Dedicated for my dear bestfriend , makin tua ya nek!


"Aku pulang..." Lovino membuka pintu rumahnya. Ia mendapati ruang keluarga kosong. Ia lalu menuju dapur, kemudian duduk di meja makan. Di sana Feliciano sudah menunggu. "Kakak?" tanya Feliciano. Lovino mengangguk. "Bagaimana tadi di kantor?" tanya Feliciano. Lovino bangkit dan mengambil serbuk teh di laci di belakangnya. "Baik,"

"Apa Kak? Aku tidak lihat..." kata Feliciano.

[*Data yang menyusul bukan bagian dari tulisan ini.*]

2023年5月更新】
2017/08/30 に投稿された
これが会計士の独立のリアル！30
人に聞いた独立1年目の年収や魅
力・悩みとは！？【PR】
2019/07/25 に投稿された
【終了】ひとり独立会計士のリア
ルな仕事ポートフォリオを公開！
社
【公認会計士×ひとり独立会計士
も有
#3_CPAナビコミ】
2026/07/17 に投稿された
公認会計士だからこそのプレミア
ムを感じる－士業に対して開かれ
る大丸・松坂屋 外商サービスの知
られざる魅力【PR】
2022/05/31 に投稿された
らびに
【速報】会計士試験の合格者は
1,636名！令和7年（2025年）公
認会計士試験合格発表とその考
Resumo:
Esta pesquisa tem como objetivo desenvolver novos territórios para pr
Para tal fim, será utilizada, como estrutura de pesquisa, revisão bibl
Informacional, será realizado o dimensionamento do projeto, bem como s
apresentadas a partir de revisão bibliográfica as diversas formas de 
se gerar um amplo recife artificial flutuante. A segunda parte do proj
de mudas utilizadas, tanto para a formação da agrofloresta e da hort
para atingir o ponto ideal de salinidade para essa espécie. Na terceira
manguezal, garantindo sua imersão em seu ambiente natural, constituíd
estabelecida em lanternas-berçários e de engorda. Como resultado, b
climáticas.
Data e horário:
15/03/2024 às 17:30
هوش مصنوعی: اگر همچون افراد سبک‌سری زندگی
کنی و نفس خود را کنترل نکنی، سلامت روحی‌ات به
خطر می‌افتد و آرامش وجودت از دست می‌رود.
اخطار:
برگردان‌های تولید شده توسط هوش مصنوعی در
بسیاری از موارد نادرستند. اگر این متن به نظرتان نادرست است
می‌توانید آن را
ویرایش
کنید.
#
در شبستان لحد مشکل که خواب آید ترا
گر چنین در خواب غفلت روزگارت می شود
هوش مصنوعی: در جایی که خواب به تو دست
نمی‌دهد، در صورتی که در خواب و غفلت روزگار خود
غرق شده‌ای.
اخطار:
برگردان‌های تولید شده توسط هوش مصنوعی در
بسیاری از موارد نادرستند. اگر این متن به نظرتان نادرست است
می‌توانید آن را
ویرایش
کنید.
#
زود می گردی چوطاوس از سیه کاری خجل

Lovino tersentak. Namun Ia lalu ingat bahwa baru saja adiknya tertimpa musibah yang menyebabkannya kehilangan pendengaran, jadi adiknya berkomunikasi dengan melihat gerak bibir.

Lovino pun berpaling pada adiknya. "Semuanya berjalan baik, adikku." Feliciano pun tersenyum. "Maaf ya Kak... Gara-gara aku semuanya jadi begini..." kata Feliciano penuh rasa bersalah.

Lovino lalu mendekati adiknya dan memeluknya. Tanggul airmatanya sudah jebol, kini airmata mulai merembes diantara kelopak matanya yang sudah Ia tutup rapat-rapat.

"Bukan... Ini bukan salahmu..." kata Lovino sambil terisak.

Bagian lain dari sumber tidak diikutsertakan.